De l’énergie libératrice de la musique live découle en effet une grande partie de l’oeuvre de Joris Van de Moortel, qui réutilise les reliquats de ses performances dans son travail plastique. Ainsi, un autoportrait de l’artiste en trompettiste éclairé aux néons (d’après la première représentation du personnage de « Mr Nobody » par Jörg Schan,1507), les mains d’un guitariste figées sur son instrument fétichisé, un concert à l’ambiance électrique reproduit en vidéo, des paroles de chansons aux accents incantatoires qui parsèment l’exposition. Joris Van de Moortel nous rappelle que la Nef des fous est devenue un symbole culturel pour toute une scène rock et underground des années 1970 et 1980 : parmi les plus connus John Cale, The Doors ou Erasure en ont fait l’emblème, à travers des titres phares, d’un anti-conformisme assumé et « borderline ».

Plusieurs installations incarnent le pendant dysphorique de cette frénésie ambigue : qu’il s’agisse d’un batteur pris entre les chaînes de son instrument à la proue d’un bateau suspendu ou avachi devant son image reflétée par l’eau, Joris Van de Moortel semble nous dire quelque chose de la solitude de l’artiste impuissant, abandonné au silence de la mer, sans réponse.

Enfin, oeuvre clé de l’exposition à laquelle l’artiste consacre une salle, la vidéo transpose en stop motion les 7 actes qui constituent la trame narrative de l’exposition, conçue à la manière d’un opéra. A partir de maquettes et de personnages miniatures fabriqués dans son atelier, Joris Van de Moortel donne ainsi corps et vie au monde des esprits dont chaque partie constitue une entrée. Sur un fond sonore habité composé par l’artiste, rituels ésotériques, magie noire et culte vaudou y sont suggérés par différents effets (lumière, feu, fumée), et, on ne s’en étonnera plus, associés à un phénomène de transe musicale. La vidéo culmine sur une nouvelle représentation de la folie empruntée au Elck (Everyman) de Bruegel : familière des artistes, elle semble finalement incarner une forme de sagesse incomprise.

Artiste touche-à-tout, adepte de l’expérimentation plastique, Joris Van de Moortel déploit ainsi tout un univers visuel et mental aux multiples ramifications souterraines, nourri autant par l’histoire de l’art que par la littérature et la musique.

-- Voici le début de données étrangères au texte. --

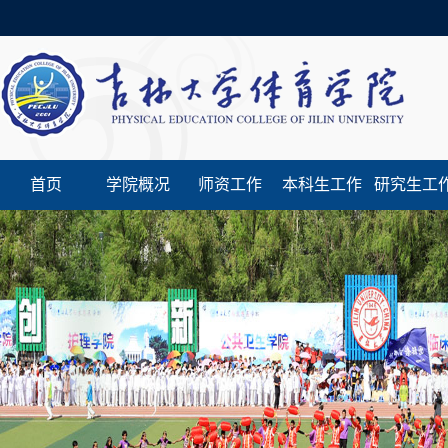
首页
学院概况
师资工作
本科生工作
研究生工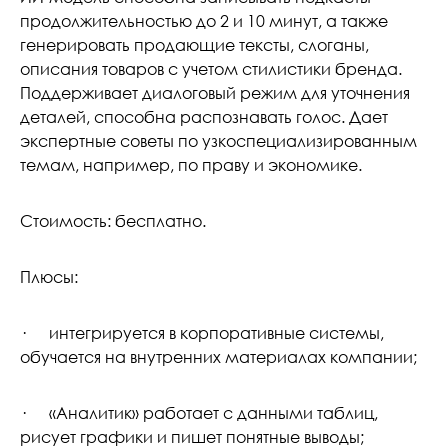
продолжительностью до 2 и 10 минут, а также
генерировать продающие тексты, слоганы,
описания товаров с учетом стилистики бренда.
Поддерживает диалоговый режим для уточнения
деталей, способна распознавать голос. Дает
экспертные советы по узкоспециализированным
темам, например, по праву и экономике.
Стоимость: бесплатно.
Плюсы:
· интегрируется в корпоративные системы,
обучается на внутренних материалах компании;
· «Аналитик» работает с данными таблиц,
рисует графики и пишет понятные выводы;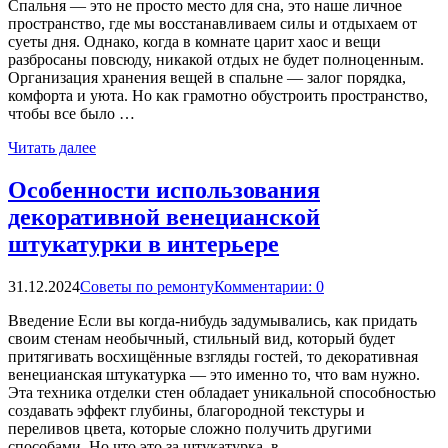
Спальня — это не просто место для сна, это наше личное
пространство, где мы восстанавливаем силы и отдыхаем от
суеты дня. Однако, когда в комнате царит хаос и вещи
разбросаны повсюду, никакой отдых не будет полноценным.
Организация хранения вещей в спальне — залог порядка,
комфорта и уюта. Но как грамотно обустроить пространство,
чтобы все было …
Читать далее
Особенности использования
декоративной венецианской
штукатурки в интерьере
31.12.2024
Советы по ремонту
Комментарии: 0
Введение Если вы когда-нибудь задумывались, как придать
своим стенам необычный, стильный вид, который будет
притягивать восхищённые взгляды гостей, то декоративная
венецианская штукатурка — это именно то, что вам нужно.
Эта техника отделки стен обладает уникальной способностью
создавать эффект глубины, благородной текстуры и
переливов цвета, которые сложно получить другими
способами. Но что это за штукатурка, в …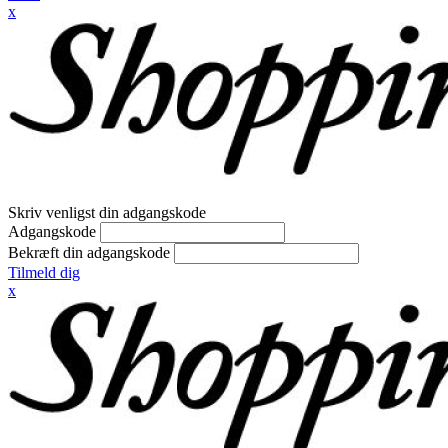
x
Skriv venligst din adgangskode
Adgangskode
Bekræft din adgangskode
Tilmeld dig
x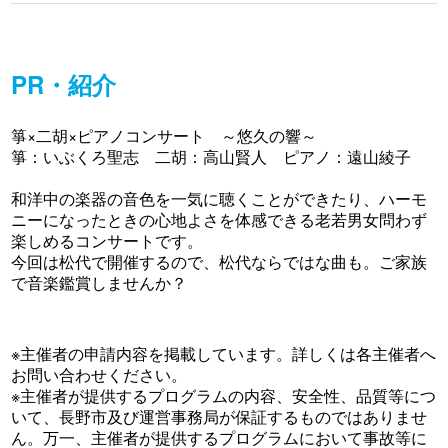
PR・紹介
箏×二胡×ピアノコンサート ～悠久の響～
箏：いぶくろ聖志 二胡：高山賢人 ピアノ：遠山綾子
和洋中の楽器の音色を一気に聴くことができたり、ハーモ
ニーになったときの心地よさを体感できる老若男女問わず
楽しめるコンサートです。
今回は松代で開催するので、松代ならではな曲も。ご家族
で音楽鑑賞しませんか？
※主催者の申請内容を掲載しています。詳しくは各主催者へ
お問い合わせください。
※主催者が提供するプログラムの内容、安全性、品質等につ
いて、長野市及び運営事務局が保証するものではありませ
ん。万一、主催者が提供するプログラムにおいて事故等に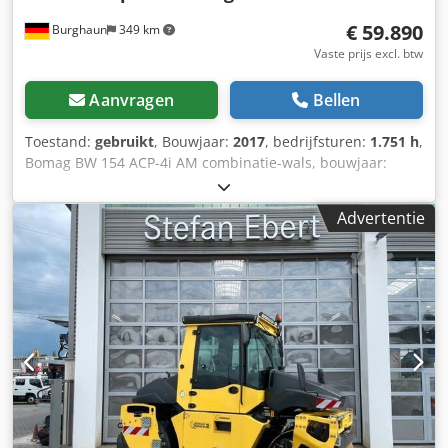
€ 59.890
Burghaun
349 km
Vaste prijs excl. btw
Aanvragen
Bellen
Toestand:
gebruikt
, Bouwjaar:
2017
, bedrijfsturen:
1.751 h
,
Bomag BW 154 ACP-4i AM combinatie-wals, bouwjaar:
2017, draaiuren: slechts 1.751 uur, motor: Kubota [55,4
kW/75 pk], Asphalt Manager 2, asfaltsnijinrichting aan
Advertentie
beide zijden, gewicht: 7.400 kg, gladde trommelbekleding,
goede staat, direct inzetbaar. Op verzoek maken wij u
graag een lease- of financieringsvoorstel. De heer Mihm
(tel. ) staat u hierbij graag te woord. Meer informatie vindt
u op onze website. Fouten en voorafgaande verkoop
voorbehouden! Verhuur mogelijk. Dedpfx Afezq Tztovjck =
Meer informatie = Neem contact op met Tobias Ebert voor
meer informatie.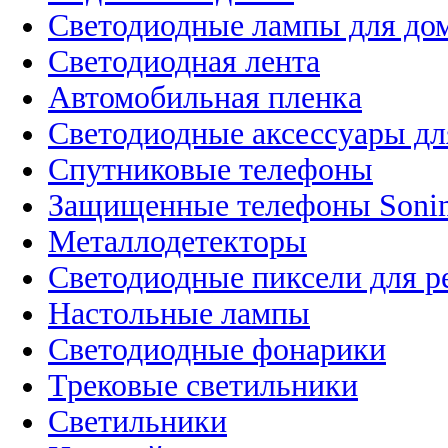
Светодиодные лампы для до
Светодиодная лента
Автомобильная пленка
Светодиодные аксессуары дл
Спутниковые телефоны
Защищенные телефоны Soni
Металлодетекторы
Светодиодные пиксели для 
Настольные лампы
Светодиодные фонарики
Трековые светильники
Светильники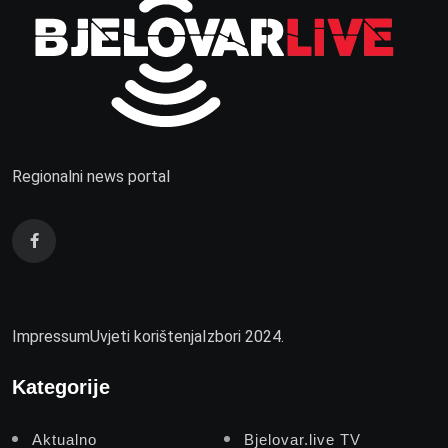
Regionalni news portal
Impressum
Uvjeti korištenja
Izbori 2024.
Kategorije
Aktualno
Bjelovar.live TV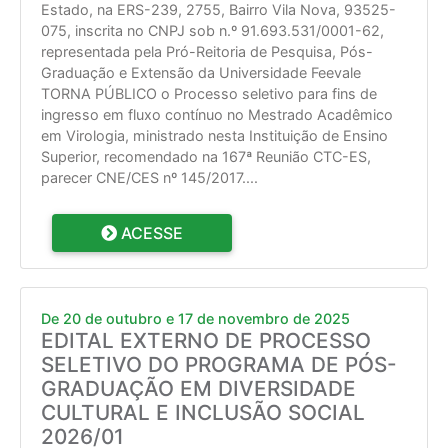
Estado, na ERS-239, 2755, Bairro Vila Nova, 93525-
075, inscrita no CNPJ sob n.º 91.693.531/0001-62,
representada pela Pró-Reitoria de Pesquisa, Pós-
Graduação e Extensão da Universidade Feevale
TORNA PÚBLICO o Processo seletivo para fins de
ingresso em fluxo contínuo no Mestrado Acadêmico
em Virologia, ministrado nesta Instituição de Ensino
Superior, recomendado na 167ª Reunião CTC-ES,
parecer CNE/CES nº 145/2017.
...
ACESSE
De 20 de outubro e 17 de novembro de 2025
EDITAL EXTERNO DE PROCESSO
SELETIVO DO PROGRAMA DE PÓS-
GRADUAÇÃO EM DIVERSIDADE
CULTURAL E INCLUSÃO SOCIAL
2026/01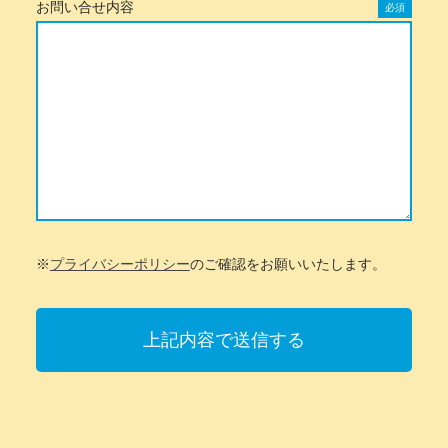
お問い合せ内容
必須
※
プライバシーポリシー
のご確認をお願いいたします。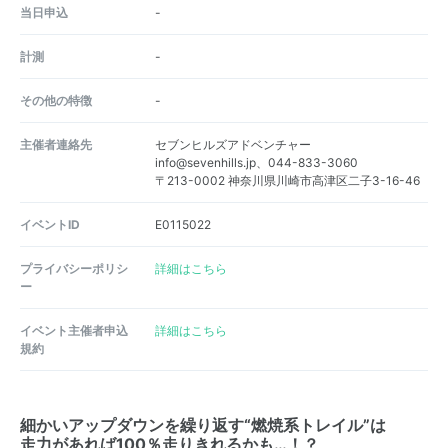
当日申込
-
計測
-
その他の特徴
-
主催者連絡先
セブンヒルズアドベンチャー
info@sevenhills.jp、044-833-3060
〒213-0002 神奈川県川崎市高津区二子3-16-46
イベントID
E0115022
プライバシーポリシ
詳細はこちら
ー
イベント主催者申込
詳細はこちら
規約
細かいアップダウンを繰り返す“燃焼系トレイル”は
走力があれば100％走りきれるかも…！？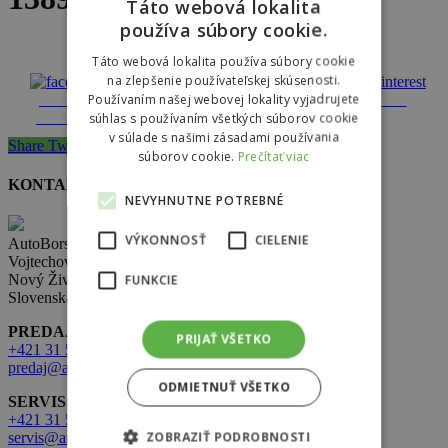
Táto webová lokalita
používa súbory cookie.
Táto webová lokalita používa súbory cookie
na zlepšenie používateľskej skúsenosti.
Používaním našej webovej lokality vyjadrujete
Share on
Tweet
Follow us
Save
Facebook
súhlas s používaním všetkých súborov cookie
v súlade s našimi zásadami používania
Share
Tweet
Share
Pin
súborov cookie.
Prečítať viac
KONTAKT
NEVYHNUTNE POTREBNÉ
VÝKONNOSŤ
CIELENIE
AutoBors s.r.o.
Vojtechovce 321,
Nový Život 930 38
FUNKCIE
Slovenská republika
PREDAJ:
PRIJAŤ VŠETKO
+421 31 569 2 502
predaj@autobors.sk
ODMIETNUŤ VŠETKO
SERVIS:
+421 31 569 1 080
ZOBRAZIŤ PODROBNOSTI
servis@autobors.sk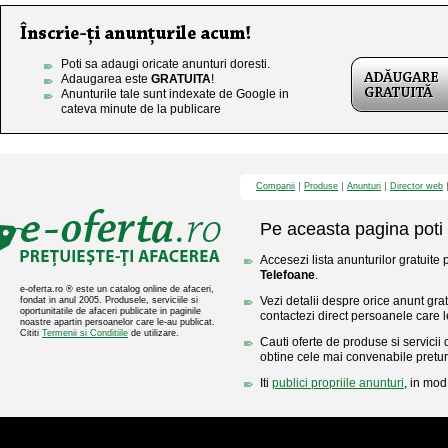
Poti sa adaugi oricate anunturi doresti.
Adaugarea este
GRATUITA
!
Anunturile tale sunt indexate de Google in
cateva minute de la publicare
Companii
Produse
Anunturi
Director web
Pe aceasta pagina poti 
Accesezi lista anunturilor gratuite 
Telefoane
.
e-oferta.ro ® este un catalog online de afaceri,
Vezi detalii despre orice anunt gratu
fondat in anul 2005. Produsele, serviciile si
oportunitatile de afaceri publicate in paginile
contactezi direct persoanele care l
noastre apartin persoanelor care le-au publicat.
Cititi
Termenii si Conditiile
de utilizare.
Cauti oferte de produse si servicii 
obtine cele mai convenabile pretur
Iti
publici propriile anunturi
, in mod 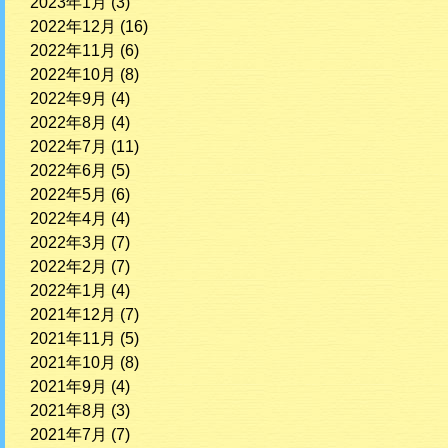
2023年1月
(3)
2022年12月
(16)
2022年11月
(6)
2022年10月
(8)
2022年9月
(4)
2022年8月
(4)
2022年7月
(11)
2022年6月
(5)
2022年5月
(6)
2022年4月
(4)
2022年3月
(7)
2022年2月
(7)
2022年1月
(4)
2021年12月
(7)
2021年11月
(5)
2021年10月
(8)
2021年9月
(4)
2021年8月
(3)
2021年7月
(7)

Célébration de modes de vie alternatifs et spirituels dans un monde désenchanté et consumériste, l’exposition apparaît comme une invitation à larguer les amarres : « What weight have we put on the world / What phantasms we gave birth / (...) Lets the wind in the sails of the fool / Preventing ourselves drowning in the garden’s pool ».